Thursday, 30 June 2011

Spanish Omelette with Roasted Red Pepper-Almond Sauce

Kitchen Play List:    Celine dion ~ Taking Chances
                                        Melissa Etheridge ~ Secret Agent
                                        Billy Ocean ~ Love Really Hurts Without You
                                        Jack Johnson ~ If I Could
                                        Nicola Benedetti ~ Zigeunerweisen Op.20
                                        Black Eyed Peas ~ Let's Get It Started
                                        Booty Luv ~ Shine
                                        Slade ~ Bangin Man


Spanish Omelette with Roasted Red Pepper-Almond Sauce
It was a very happy day when we first tried this recipe out. It was a few years ago now and we were both newcomers to tofu. Everything we had tried up to that point we hadn't liked at all. We were very frustrated with the white wobbly stuff! lol. I had recently bought a copy of Isa Chandra Moskowitz & Terry Romero's Vegan with a Vengeance

We had tried a few of the recipes and enjoyed them a lot but I kept skipping the tofu section. I was resigned to not enjoying anything that had tofu in it. As I often do...I sat and read the cookbook cover to cover one afternoon and I kept looking at the recipe for the Spanish Omelette and thinking how good it sounded...if it wasn't for that pesky tofu! lol. So a few weeks went by and then I was struggling to think of something to cook for an evening meal on an unusually hot saturday. And I kept thinking how nice it would be to have an omelette and salad. This was obviously long before I found Susan V's wonderful Omelette recipe also.

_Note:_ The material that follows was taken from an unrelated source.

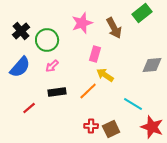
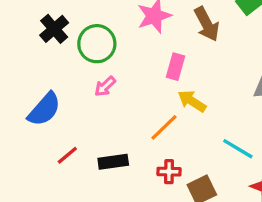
blue semicircle: (20, 67) -> (44, 109), moved
black rectangle: (57, 92) -> (113, 162), moved
red cross: (91, 126) -> (169, 172), moved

I had a couple of packets of silken tofu sat in the stores waiting to be used, new potatoes sat in the basket, plenty of onions and an abundance of red peppers in the fridge. So I decided to go for it. It was easy to put together and the only horrible bit for me was peeling the roasted peppers..I just have a thing about skins! lol.

Spanish Omelette hot out of the oven...
We were both a little hesitant to try it but it looked so good. So we took our first mouthful and fell in love with Spanish Omelette. The tofu was soft and creamy..the potatoes were perfectly cooked and the onions were crispy and soft at the same time. The Roasted Red Pepper-Almond Sauce is divine and adds a perfect sharpness to the omelette. From that evening we have tried tofu in many ways and are now converted completely. lol.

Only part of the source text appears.